Waves Across the South tells the story of the age of revolutions from the Indian and Pacific oceans and from an environmental focus on the sea. Viewing the British Empire from the global South, the book shows how Indigenous peoples in the Indian and Pacific oceans asserted their place and future as the British Empire expanded. In his acceptance speech, Professor Sivasundaram said "the future of global cultural understanding requires that research is open to all and that it arises from many unexpected starting points and that we don’t only research our own histories."

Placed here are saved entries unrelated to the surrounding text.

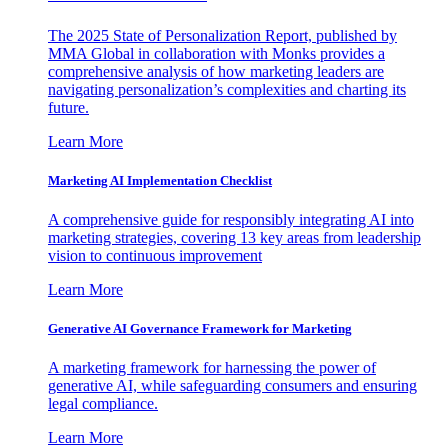
The 2025 State of Personalization Report, published by
MMA Global in collaboration with Monks provides a
comprehensive analysis of how marketing leaders are
navigating personalization’s complexities and charting its
future.
Learn More
Marketing AI Implementation Checklist
A comprehensive guide for responsibly integrating AI into
marketing strategies, covering 13 key areas from leadership
vision to continuous improvement
Learn More
Generative AI Governance Framework for Marketing
A marketing framework for harnessing the power of
generative AI, while safeguarding consumers and ensuring
legal compliance.
Learn More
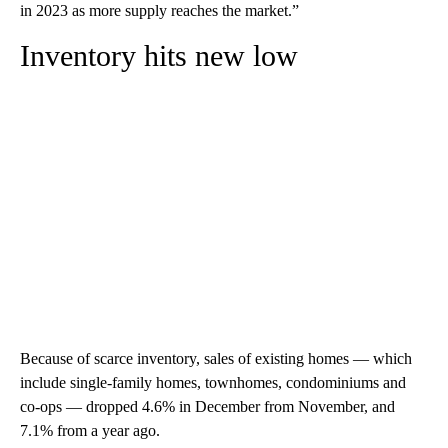
in 2023 as more supply reaches the market.”
Inventory hits new low
Because of scarce inventory, sales of existing homes — which
include single-family homes, townhomes, condominiums and
co-ops — dropped 4.6% in December from November, and
7.1% from a year ago.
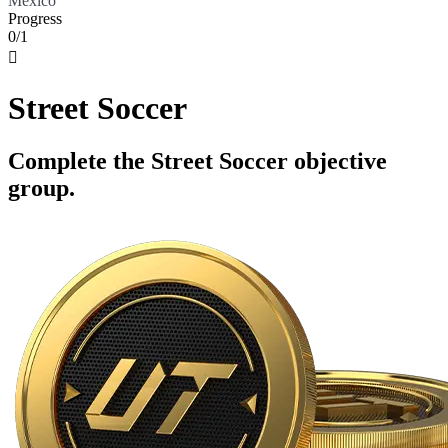
Mexico
Progress
0/1

Street Soccer
Complete the Street Soccer objective
group.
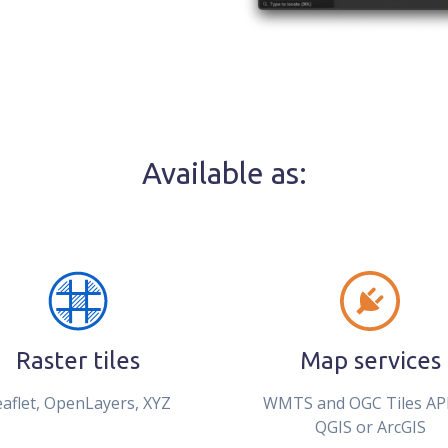
Available as:
Raster tiles
Map services
eaflet, OpenLayers, XYZ
WMTS and OGC Tiles API
QGIS or ArcGIS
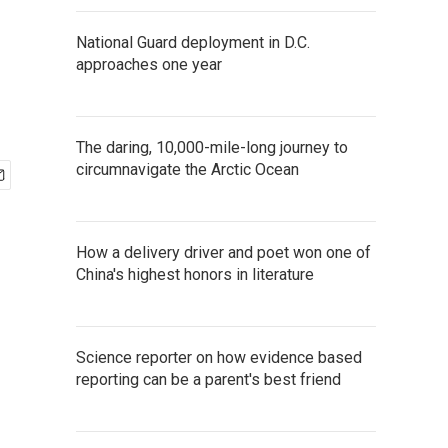
National Guard deployment in D.C.
approaches one year
The daring, 10,000-mile-long journey to
circumnavigate the Arctic Ocean
How a delivery driver and poet won one of
China's highest honors in literature
Science reporter on how evidence based
reporting can be a parent's best friend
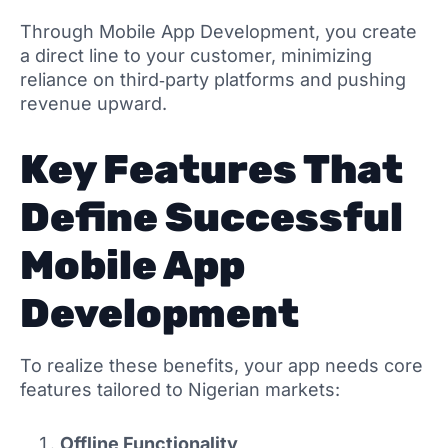
Through Mobile App Development, you create
a direct line to your customer, minimizing
reliance on third‑party platforms and pushing
revenue upward.
Key Features That
Define Successful
Mobile App
Development
To realize these benefits, your app needs core
features tailored to Nigerian markets:
Offline Functionality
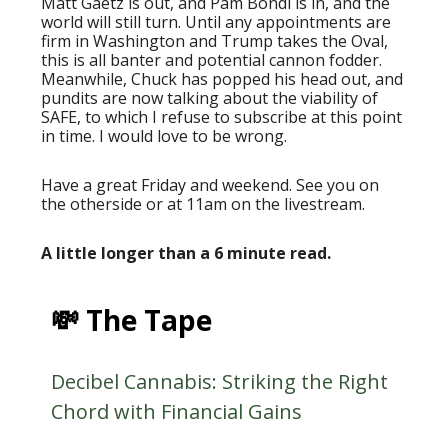
Matt Gaetz is out, and Pam Bondi is in, and the
world will still turn. Until any appointments are
firm in Washington and Trump takes the Oval,
this is all banter and potential cannon fodder.
Meanwhile, Chuck has popped his head out, and
pundits are now talking about the viability of
SAFE, to which I refuse to subscribe at this point
in time. I would love to be wrong.
Have a great Friday and weekend. See you on
the otherside or at 11am on the livestream.
A little longer than a 6 minute read.
💸 The Tape
Decibel Cannabis: Striking the Right
Chord with Financial Gains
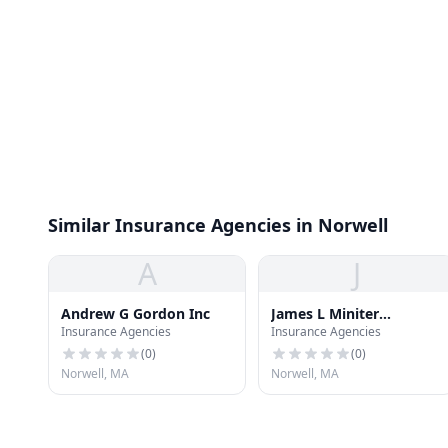
Similar Insurance Agencies in Norwell
A
J
Andrew G Gordon Inc
James L Miniter
Insurance Agencies
Insurance Agencies
Insurance
(
0
)
(
0
)
Norwell, MA
Norwell, MA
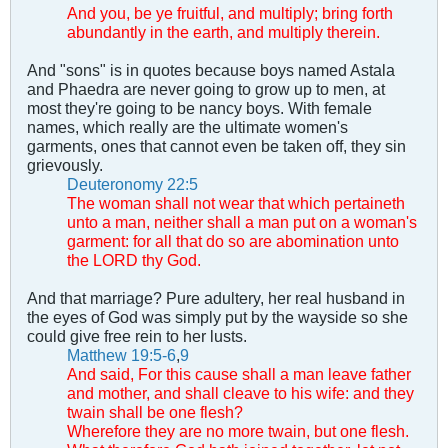
And you, be ye fruitful, and multiply; bring forth
abundantly in the earth, and multiply therein.
And "sons" is in quotes because boys named Astala
and Phaedra are never going to grow up to men, at
most they're going to be nancy boys. With female
names, which really are the ultimate women's
garments, ones that cannot even be taken off, they sin
grievously.
Deuteronomy 22:5
The woman shall not wear that which pertaineth
unto a man, neither shall a man put on a woman's
garment: for all that do so are abomination unto
the LORD thy God.
And that marriage? Pure adultery, her real husband in
the eyes of God was simply put by the wayside so she
could give free rein to her lusts.
Matthew 19:5-6
,
9
And said, For this cause shall a man leave father
and mother, and shall cleave to his wife: and they
twain shall be one flesh?
Wherefore they are no more twain, but one flesh.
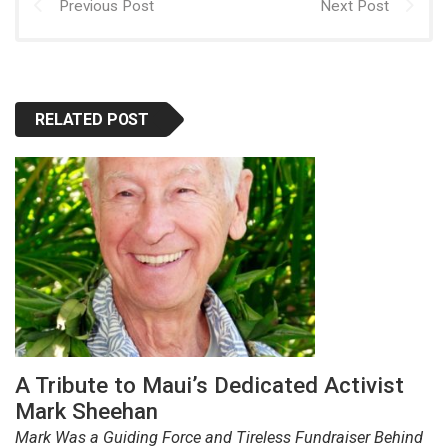
Previous Post
Next Post
RELATED POST
A Tribute to Maui’s Dedicated Activist
Mark Sheehan
Mark Was a Guiding Force and Tireless Fundraiser Behind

Professor Patrick Wright, Emeritus Professor of Literature and History at King’s College and Fellow of the British Academy, chaired the jury this year. He praised Waves Across the South as ‘a riot of ingenuity, a truly powerful and new history of revolutions and empires, re-imagined through the environmental lens of the sea. The jury was spellbound by Sivasundaram’s skill in combining compelling story-telling with meticulous research. Even as a work of world history it speaks directly to the politics and military interventions of today’.

Professor Sivasundaram generously credited his students and colleagues at Cambridge with playing a critical role in the development of Waves Across the South. ‘The research culture of world history in Cambridge over several generations has been critical to the origins and writing of this book. This includes, undergraduates who took the Specified paper on ‘Islands and Beaches: The Pacific and Indian Oceans in the Long Nineteenth Century’, who heard various iterations of the ideas and who responded helpfully and critically. It also includes the brilliant graduate students in world history who were always there with suggestions and questions. I also thank so many colleagues in the Faculty for advice’.

The British Academy Book Prize, formerly known as the Nayef Al-Rodhan Prize, was established in 2013 to reward and celebrate the best works of non-fiction that demonstrate rigour and originality, have contributed to global cultural understanding and illuminate the interconnections and divisions that shape cultural identity worldwide.